A coal-fired power plant with zero emissions -- even of carbon dioxide, the main greenhouse gas blamed for global warming -- will be built near the east-central Illinois town of Mattoon, it was announced today -- in many ways, including this marquee in Mattoon, as pictured by the Journal Gazette and Times Courier of Charleston.
The FutureGen Industrial Alliance Inc., a non-profit industrial consortium representing the coal and power industries, is supposed to build the plant over the next 10 years with support from the U.S. Department of Energy. However, a DOE official "said Tuesday that the federal government wants a reassessment of the FutureGen design due to escalating costs," reports Herb Meeker of the JG-TC. "DOE officials said last week that the FutureGen Alliance decided on its own to move ahead with its Tuesday announcement of Mattoon as the plant’s site, apparently before cost overrun issues were settled, according to one informed source. Meeker adds, "U.S. Sen. Dick Durbin, D-Ill., believes renewed negotiations between DOE and FutureGen Alliance officials early next year can hammer out agreement on curtailing costs." (Read more)
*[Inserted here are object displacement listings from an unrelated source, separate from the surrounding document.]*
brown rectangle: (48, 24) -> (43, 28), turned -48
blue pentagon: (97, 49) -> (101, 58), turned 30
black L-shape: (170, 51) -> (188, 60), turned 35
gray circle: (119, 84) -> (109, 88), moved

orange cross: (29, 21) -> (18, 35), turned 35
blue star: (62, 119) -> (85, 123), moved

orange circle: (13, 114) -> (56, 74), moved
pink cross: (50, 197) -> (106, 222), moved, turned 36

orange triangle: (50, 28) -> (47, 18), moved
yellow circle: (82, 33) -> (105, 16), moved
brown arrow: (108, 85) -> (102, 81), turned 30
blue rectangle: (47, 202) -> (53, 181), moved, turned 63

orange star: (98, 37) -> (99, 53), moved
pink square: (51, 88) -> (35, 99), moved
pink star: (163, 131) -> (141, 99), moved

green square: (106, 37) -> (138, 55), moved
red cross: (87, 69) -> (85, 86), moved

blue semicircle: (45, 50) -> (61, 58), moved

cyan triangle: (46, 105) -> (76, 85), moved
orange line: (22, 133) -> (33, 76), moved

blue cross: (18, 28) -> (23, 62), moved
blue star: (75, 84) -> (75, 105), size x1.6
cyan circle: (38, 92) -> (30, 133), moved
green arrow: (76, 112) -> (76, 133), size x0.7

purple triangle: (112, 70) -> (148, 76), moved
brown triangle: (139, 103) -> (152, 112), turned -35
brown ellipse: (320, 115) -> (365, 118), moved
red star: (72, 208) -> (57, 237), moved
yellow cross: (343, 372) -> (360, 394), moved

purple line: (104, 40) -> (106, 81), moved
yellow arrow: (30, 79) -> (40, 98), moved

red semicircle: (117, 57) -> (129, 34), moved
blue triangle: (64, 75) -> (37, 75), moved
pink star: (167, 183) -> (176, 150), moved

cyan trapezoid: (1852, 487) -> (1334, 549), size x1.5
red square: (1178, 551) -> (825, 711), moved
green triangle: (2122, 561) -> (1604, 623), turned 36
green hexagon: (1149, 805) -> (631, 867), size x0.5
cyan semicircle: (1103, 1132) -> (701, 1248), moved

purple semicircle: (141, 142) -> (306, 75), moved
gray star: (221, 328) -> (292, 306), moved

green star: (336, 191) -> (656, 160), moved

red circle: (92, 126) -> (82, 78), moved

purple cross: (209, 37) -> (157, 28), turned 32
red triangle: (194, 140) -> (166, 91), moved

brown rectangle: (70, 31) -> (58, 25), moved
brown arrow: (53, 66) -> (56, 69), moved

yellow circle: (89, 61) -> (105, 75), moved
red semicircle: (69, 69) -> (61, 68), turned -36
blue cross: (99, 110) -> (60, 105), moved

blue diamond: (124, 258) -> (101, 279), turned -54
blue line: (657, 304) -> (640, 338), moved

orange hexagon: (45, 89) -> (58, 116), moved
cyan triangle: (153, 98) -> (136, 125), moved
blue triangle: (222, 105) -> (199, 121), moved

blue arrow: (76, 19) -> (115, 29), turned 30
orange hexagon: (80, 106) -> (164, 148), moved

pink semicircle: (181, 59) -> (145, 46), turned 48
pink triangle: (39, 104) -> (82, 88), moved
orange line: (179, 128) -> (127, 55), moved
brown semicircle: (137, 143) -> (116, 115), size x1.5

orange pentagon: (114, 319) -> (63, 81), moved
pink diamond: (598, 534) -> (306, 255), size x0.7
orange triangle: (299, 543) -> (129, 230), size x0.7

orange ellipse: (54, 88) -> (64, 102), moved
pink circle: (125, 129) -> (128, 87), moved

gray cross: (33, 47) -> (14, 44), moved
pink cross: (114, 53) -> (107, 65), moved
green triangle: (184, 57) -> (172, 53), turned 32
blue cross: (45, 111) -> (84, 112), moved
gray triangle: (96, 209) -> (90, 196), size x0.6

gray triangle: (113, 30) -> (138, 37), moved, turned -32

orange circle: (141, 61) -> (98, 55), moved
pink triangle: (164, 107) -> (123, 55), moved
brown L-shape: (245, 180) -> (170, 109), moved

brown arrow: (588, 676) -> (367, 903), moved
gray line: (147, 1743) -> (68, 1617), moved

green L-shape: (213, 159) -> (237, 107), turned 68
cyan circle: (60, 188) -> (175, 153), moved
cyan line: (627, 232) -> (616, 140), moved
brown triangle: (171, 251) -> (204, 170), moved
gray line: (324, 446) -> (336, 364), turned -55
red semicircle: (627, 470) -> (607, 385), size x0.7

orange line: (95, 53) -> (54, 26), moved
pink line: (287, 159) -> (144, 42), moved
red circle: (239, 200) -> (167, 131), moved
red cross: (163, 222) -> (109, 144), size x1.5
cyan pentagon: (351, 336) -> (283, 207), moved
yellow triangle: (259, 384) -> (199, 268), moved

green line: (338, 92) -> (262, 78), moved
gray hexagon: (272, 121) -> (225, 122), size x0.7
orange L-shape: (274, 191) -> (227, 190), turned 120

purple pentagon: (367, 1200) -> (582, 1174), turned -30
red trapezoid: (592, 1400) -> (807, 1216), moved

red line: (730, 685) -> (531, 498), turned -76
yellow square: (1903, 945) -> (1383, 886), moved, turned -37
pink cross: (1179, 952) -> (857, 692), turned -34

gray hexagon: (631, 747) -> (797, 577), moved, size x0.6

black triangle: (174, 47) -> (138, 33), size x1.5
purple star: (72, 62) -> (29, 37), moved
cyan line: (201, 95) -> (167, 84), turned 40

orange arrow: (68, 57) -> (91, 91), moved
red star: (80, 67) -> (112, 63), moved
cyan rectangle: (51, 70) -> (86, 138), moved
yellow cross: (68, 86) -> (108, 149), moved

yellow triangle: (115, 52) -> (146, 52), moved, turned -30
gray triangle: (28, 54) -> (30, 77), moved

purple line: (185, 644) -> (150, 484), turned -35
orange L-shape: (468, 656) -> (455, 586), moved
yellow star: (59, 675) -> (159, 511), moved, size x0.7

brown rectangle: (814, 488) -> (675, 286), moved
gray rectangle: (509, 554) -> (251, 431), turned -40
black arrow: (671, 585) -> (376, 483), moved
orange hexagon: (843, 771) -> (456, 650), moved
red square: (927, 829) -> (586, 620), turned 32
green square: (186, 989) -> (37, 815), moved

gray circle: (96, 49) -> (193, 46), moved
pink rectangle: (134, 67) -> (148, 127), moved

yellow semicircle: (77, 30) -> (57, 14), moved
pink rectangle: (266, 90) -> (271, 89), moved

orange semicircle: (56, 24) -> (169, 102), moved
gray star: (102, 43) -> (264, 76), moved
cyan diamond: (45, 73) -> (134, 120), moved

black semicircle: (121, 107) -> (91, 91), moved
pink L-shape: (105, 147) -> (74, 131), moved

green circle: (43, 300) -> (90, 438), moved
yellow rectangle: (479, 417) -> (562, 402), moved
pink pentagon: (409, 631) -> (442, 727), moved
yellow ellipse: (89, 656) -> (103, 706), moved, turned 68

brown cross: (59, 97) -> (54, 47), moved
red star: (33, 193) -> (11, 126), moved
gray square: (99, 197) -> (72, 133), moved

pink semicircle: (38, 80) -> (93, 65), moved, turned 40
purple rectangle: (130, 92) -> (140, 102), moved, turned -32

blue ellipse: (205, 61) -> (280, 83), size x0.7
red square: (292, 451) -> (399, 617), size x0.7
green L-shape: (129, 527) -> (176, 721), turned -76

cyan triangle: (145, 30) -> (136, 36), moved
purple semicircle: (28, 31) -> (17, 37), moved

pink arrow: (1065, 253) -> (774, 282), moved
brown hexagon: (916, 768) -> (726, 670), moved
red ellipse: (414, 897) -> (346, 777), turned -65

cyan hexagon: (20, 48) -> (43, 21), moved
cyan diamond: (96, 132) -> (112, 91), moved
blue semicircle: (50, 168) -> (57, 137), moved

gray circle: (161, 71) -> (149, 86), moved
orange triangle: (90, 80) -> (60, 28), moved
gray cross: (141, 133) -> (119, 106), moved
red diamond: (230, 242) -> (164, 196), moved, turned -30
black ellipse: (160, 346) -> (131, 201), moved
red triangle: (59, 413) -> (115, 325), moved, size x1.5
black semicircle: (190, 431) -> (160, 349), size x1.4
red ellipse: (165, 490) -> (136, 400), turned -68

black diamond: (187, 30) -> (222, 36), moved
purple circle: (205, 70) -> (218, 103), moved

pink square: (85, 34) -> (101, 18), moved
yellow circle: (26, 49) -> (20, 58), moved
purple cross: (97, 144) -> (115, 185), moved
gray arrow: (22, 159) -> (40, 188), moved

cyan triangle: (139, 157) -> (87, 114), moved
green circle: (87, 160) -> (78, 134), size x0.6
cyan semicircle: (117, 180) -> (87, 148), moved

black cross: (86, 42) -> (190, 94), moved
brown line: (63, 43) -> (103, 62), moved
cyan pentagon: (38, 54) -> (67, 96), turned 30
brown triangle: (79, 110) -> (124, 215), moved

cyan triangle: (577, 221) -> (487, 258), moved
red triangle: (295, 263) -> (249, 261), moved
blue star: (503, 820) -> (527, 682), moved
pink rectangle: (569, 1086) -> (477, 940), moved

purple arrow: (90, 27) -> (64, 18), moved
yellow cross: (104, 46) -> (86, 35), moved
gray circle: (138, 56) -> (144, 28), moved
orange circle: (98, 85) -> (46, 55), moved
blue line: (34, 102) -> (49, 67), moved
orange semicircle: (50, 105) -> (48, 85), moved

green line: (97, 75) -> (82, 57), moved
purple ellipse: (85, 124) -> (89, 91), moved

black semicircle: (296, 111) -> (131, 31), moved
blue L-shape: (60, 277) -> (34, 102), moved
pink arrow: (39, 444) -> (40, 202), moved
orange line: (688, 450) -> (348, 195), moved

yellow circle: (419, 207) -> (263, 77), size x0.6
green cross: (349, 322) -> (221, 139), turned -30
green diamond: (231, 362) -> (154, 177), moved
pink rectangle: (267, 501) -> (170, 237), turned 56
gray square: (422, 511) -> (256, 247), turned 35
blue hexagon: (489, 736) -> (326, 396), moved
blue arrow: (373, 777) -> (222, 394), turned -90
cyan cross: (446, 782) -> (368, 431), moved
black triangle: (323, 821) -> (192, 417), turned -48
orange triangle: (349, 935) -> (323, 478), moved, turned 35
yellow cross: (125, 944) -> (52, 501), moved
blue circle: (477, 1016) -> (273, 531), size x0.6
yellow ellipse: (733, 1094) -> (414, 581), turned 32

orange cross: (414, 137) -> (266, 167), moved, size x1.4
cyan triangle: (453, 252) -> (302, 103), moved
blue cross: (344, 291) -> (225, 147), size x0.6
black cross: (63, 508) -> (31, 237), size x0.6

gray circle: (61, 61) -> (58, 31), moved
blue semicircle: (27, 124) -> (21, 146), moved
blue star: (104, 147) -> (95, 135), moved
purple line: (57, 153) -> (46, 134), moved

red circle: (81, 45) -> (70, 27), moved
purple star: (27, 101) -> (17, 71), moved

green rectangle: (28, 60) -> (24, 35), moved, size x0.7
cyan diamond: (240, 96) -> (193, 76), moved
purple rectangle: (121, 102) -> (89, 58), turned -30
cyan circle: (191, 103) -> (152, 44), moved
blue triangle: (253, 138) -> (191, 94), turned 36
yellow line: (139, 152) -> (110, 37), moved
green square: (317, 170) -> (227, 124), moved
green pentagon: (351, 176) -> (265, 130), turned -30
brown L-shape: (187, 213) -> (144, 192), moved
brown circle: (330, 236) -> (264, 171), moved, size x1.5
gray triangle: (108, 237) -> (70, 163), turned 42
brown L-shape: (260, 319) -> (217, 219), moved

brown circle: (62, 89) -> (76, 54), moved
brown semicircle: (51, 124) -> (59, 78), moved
The other finalists were sites near Tuscola, Ill., 25 miles north of Mattoon, and two in Texas: Odessa in the west and Jewett in the east. Robert J. Finley, director of the Energy and Earth Resources Center of the Illinois State Geological Survey, told Nathaniel West of the Charleston newspaper that the underground rock formations at the site were better suited to storing carbon dioxide than those in Texas, where the formations have been punctured by oil and gas drilling. Finley once worked for the Geological Survey of Texas, West notes. (Read more) (Encarta map) For DOE's Web site about the project, click here.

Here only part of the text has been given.